The anomaly detector must be able to handle multiple time series which are identified by the ID columns whose names are provided in the constructor argument `id_columns`. These columns should only be used to separate individual time series (not as feature columns). In case the paper introducing the detector does not mention training on multiple time series, try to come up with a reasonable solution. If there is not a clear reasonable solution you can relax on it.

In [None]:
class GAN_AD(TimeSeriesAnomalyDetector):
    """
    Time series GAN anomaly detector.

    Parameters
    ----------
    id_columns: Iterable[str], optional
        ID columns used to identify individual time series.

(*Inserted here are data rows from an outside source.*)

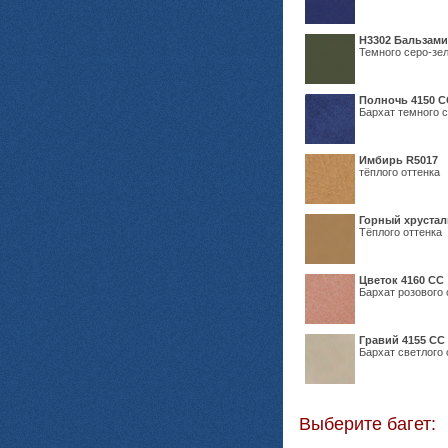
Н3302 Бальзам
Темного серо-зел
Полночь 4150 С
Бархат темного с
Имбирь R5017
тёплого оттенка
Горный хрустал
Тёплого оттенка
Цветок 4160 СС
Бархат розового 
Гравий 4155 СС
Бархат светлого 
Выберите багет:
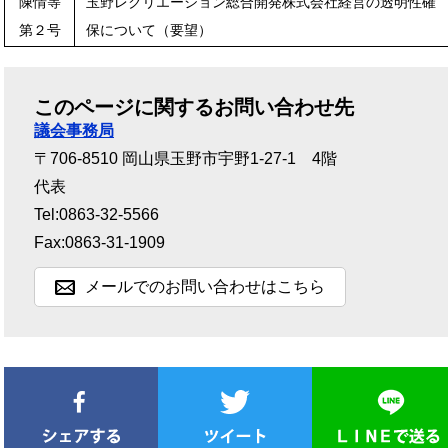
陳情等
玉野レクリエーション総合開発株式会社経営の透明性確
第２号
保について（要望）
このページに関するお問い合わせ先
議会事務局
〒706-8510
岡山県玉野市宇野1-27-1 4階
代表
Tel:0863-32-5566
Fax:0863-31-1909
メールでのお問い合わせはこちら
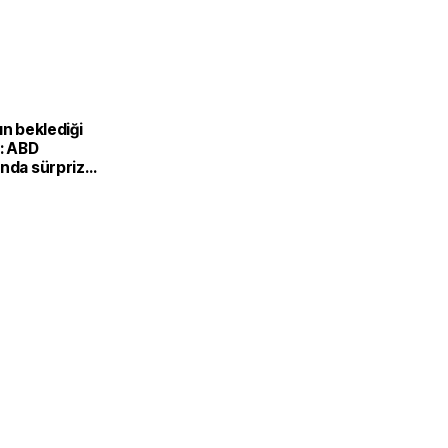
ın beklediği
i: ABD
ında sürpriz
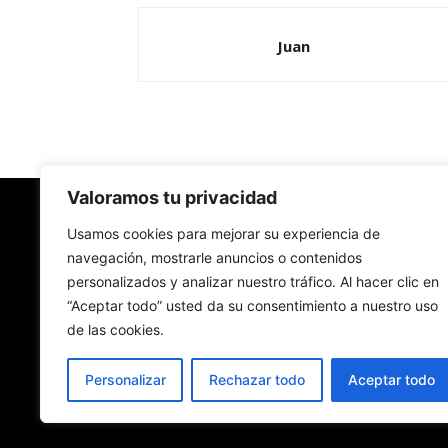
Juan
Valoramos tu privacidad
Redes Cristianas
Usamos cookies para mejorar su experiencia de
navegación, mostrarle anuncios o contenidos
personalizados y analizar nuestro tráfico. Al hacer clic en
Una mirada alternativa sobre la Iglesia católica y
“Aceptar todo” usted da su consentimiento a nuestro uso
sociedad
de las cookies.
- Colectivos de Redes Cristianas
Personalizar
Rechazar todo
Aceptar todo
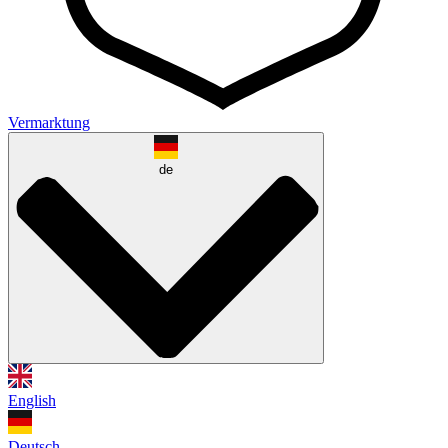
Vermarktung
de
English
Deutsch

        Should be specified in case the detector is provided with
        time series during training or inference with ID columns
        included. Using these columns the detector can separate individual
        time series and not use ID columns as feature columns.
        In case they are not specified, all columns are regarded as feature
        columns and the provided data is regarded as a single time series.
    """

    def __init__(
        self,
        id_columns: Optional[Iterable[str]] = None,
    ):
        super().__init__()
        self._id_columns = id_columns
        
    def predict_anomaly_scores(
            self, X: pd.DataFrame, *args, **kwargs
        ) -> pd.Series:
            """
            Predicts an anomaly score of the input samples. Samples should be
            ordered by their timestamps.

            An anomaly score is a measure of normality. The higher the score,
            the more abnormal the measured sample is.

            Parameters
            ----------
            X : pd.DataFrame, shape (n_samples, n_columns)
                The samples whose anomaly scores are to be predicted.
                The columns contain samples' features and possibly
                samples' identifiers.

            Returns
            -------
            scores : pd.Series, shape (n_samples,)
                The anomaly score of the input samples. The higher, the more
                abnormal.
            """
            # TODO: return predicted anomaly scores for the given samples

    def fit(self, X: pd.DataFrame, *args, **kwargs) -> None:
        """
        Fits the anomaly detector according to the given training data.

        Parameters
        ----------
        X : pd.DataFrame, shape (n_samples, n_columns)
            The training samples. The columns contain samples' features and
            possibly samples' identifiers.
        """
        # TODO: perform training